> _Records for the task_
::::

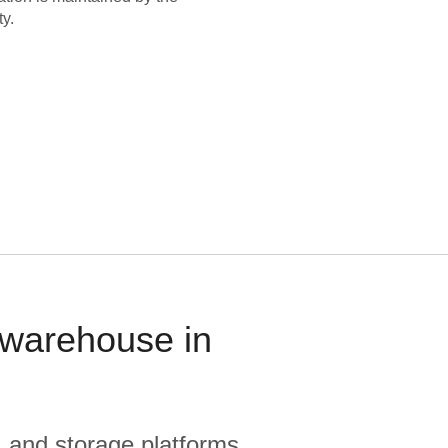
y.
 warehouse in
, and storage platforms.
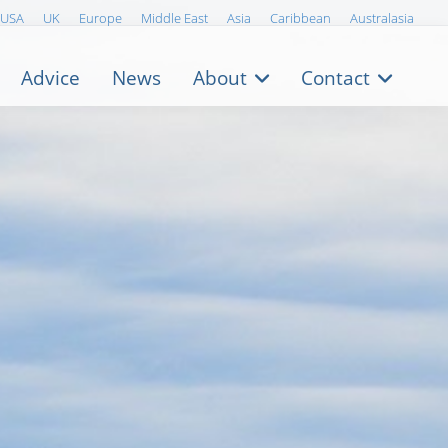
USA
UK
Europe
Middle East
Asia
Caribbean
Australasia
Advice
News
About
Contact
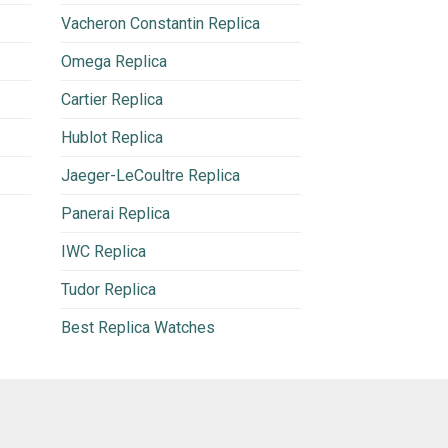
Vacheron Constantin Replica
Omega Replica
Cartier Replica
Hublot Replica
Jaeger-LeCoultre Replica
Panerai Replica
IWC Replica
Tudor Replica
Best Replica Watches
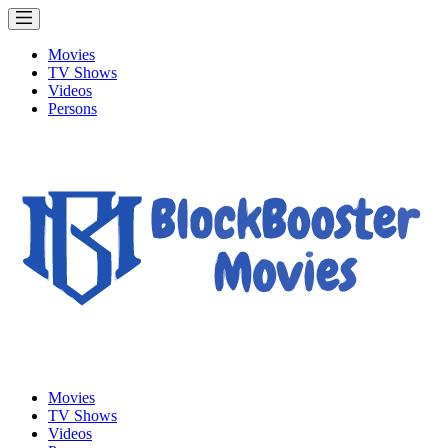
Movies
TV Shows
Videos
Persons
Movies
TV Shows
Videos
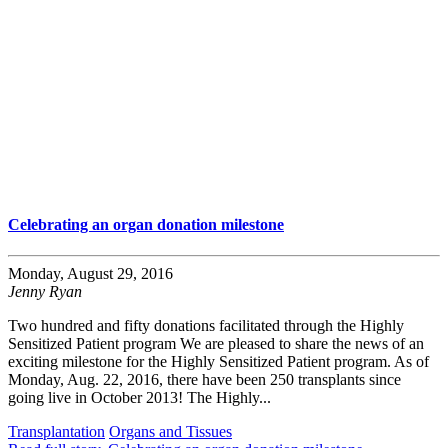
Celebrating an organ donation milestone
Monday, August 29, 2016
Jenny Ryan
Two hundred and fifty donations facilitated through the Highly
Sensitized Patient program We are pleased to share the news of an
exciting milestone for the Highly Sensitized Patient program. As of
Monday, Aug. 22, 2016, there have been 250 transplants since
going live in October 2013! The Highly...
Transplantation
Organs and Tissues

::::

> _Assignment_
Copy every line from the records above that contains the word "Patient".

> _Output below_
Sensitized Patient program We are pleased to share the news of an
exciting milestone for the Highly Sensitized Patient program. As of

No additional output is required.